◆ **Requirement**: Images do not belong in the copy. Set down all the entries exactly.
--- Available records ---
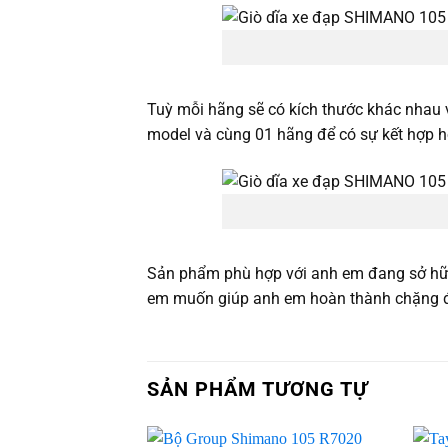
Tuỳ mỗi hãng sẽ có kích thước khác nhau v
model và cùng 01 hãng để có sự kết hợp 
Sản phẩm phù hợp với anh em đang sở hữu
em muốn giúp anh em hoàn thành chặng đ
SẢN PHẨM TƯƠNG TỰ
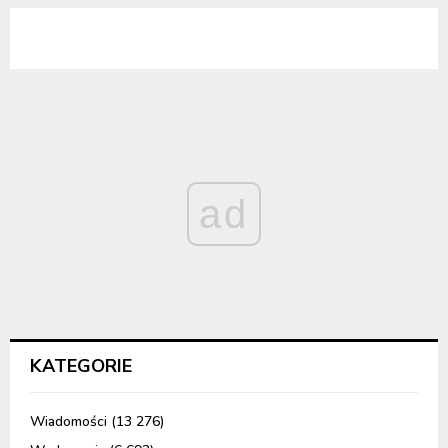
ad
KATEGORIE
Wiadomości
(13 276)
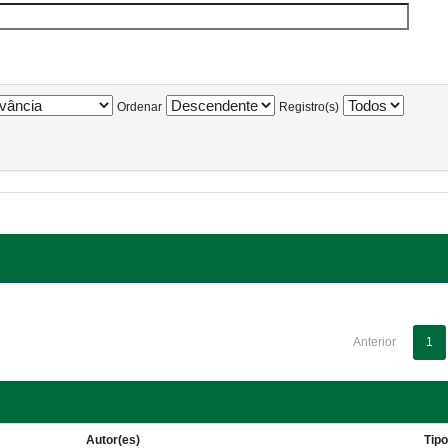
Ordenar
Registro(s)
Anterior
1
Autor(es)
Tip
---
◆ **Output for this exercise**:
Tuỳ mỗi hãng sẽ có kích thước khác nhau v
model và cùng 01 hãng để có sự kết hợp 
Sản phẩm phù hợp với anh em đang sở hữu
em muốn giúp anh em hoàn thành chặng đ
SẢN PHẨM TƯƠNG TỰ
ad
KATEGORIE
Wiadomości
(13 276)
Ordenar
Registro(s)
Anterior
1
Autor(es)
Tip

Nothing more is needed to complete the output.